* _Data extract_:
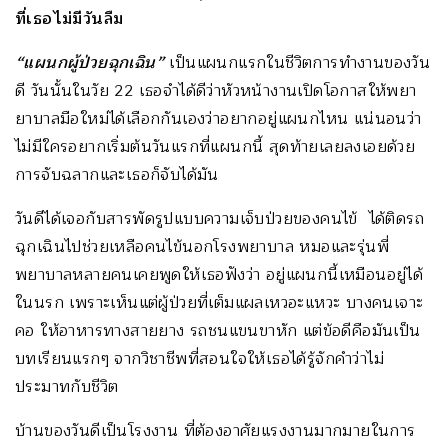
ที่เธอไม่มีวันลืม
“แผนกผู้ป่วยฉุกเฉิน”
เป็นแผนกแรกในชีวิตการทำงานของวัน
ดี วันนั้นในวัย 22 เธอจำได้ดีว่าหัวหน้างานเปิดโอกาสให้พยา
ยาบาลมือใหม่ได้เลือกกันเองว่าอยากอยู่แผนกไหน แน่นอนว่า
ไม่มีใครอยากเริ่มต้นวันแรกที่แผนกนี้ สุดท้ายเลยลงเอยด้วย
การจับฉลากและเธอก็จับได้มัน
วันดีได้เจอกับสารพัดรูปแบบความเจ็บป่วยของคนไข้ ได้ติดรถ
ฉุกเฉินไปช่วยเหลือคนไข้นอกโรงพยาบาล หมอและรุ่นพี่
พยาบาลหลายคนเคยพูดให้เธอฟังว่า อยู่แผนกนี้เหมือนอยู่ได้
ในนรก เพราะเห็นแต่ผู้ป่วยที่เต็มแผลเหวอะแหวะ บางคนเจาะ
คอ ให้อาหารทางสายยาง รถชนแขนขาหัก แต่ข้อดีคือมันเป็น
บทเรียนแรกๆ จากวิชาชีพที่สอนใจให้เธอได้รู้จักคำว่าไม่
ประมาทกับชีวิต
บ้านของวันดีเป็นโรงงาน ที่ต้องอาศัยแรงงานมากมายในการ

* _Work instruction_:
Above are the records; transcribe them exactly without the pictures.

* _Your solution_:
ที่เธอไม่มีวันลืม
“แผนกผู้ป่วยฉุกเฉิน”
เป็นแผนกแรกในชีวิตการทำงานของวัน
ดี วันนั้นในวัย 22 เธอจำได้ดีว่าหัวหน้างานเปิดโอกาสให้พยา
ยาบาลมือใหม่ได้เลือกกันเองว่าอยากอยู่แผนกไหน แน่นอนว่า
ไม่มีใครอยากเริ่มต้นวันแรกที่แผนกนี้ สุดท้ายเลยลงเอยด้วย
การจับฉลากและเธอก็จับได้มัน
วันดีได้เจอกับสารพัดรูปแบบความเจ็บป่วยของคนไข้ ได้ติดรถ
ฉุกเฉินไปช่วยเหลือคนไข้นอกโรงพยาบาล หมอและรุ่นพี่
พยาบาลหลายคนเคยพูดให้เธอฟังว่า อยู่แผนกนี้เหมือนอยู่ได้
ในนรก เพราะเห็นแต่ผู้ป่วยที่เต็มแผลเหวอะแหวะ บางคนเจาะ
คอ ให้อาหารทางสายยาง รถชนแขนขาหัก แต่ข้อดีคือมันเป็น
บทเรียนแรกๆ จากวิชาชีพที่สอนใจให้เธอได้รู้จักคำว่าไม่
ประมาทกับชีวิต
บ้านของวันดีเป็นโรงงาน ที่ต้องอาศัยแรงงานมากมายในการ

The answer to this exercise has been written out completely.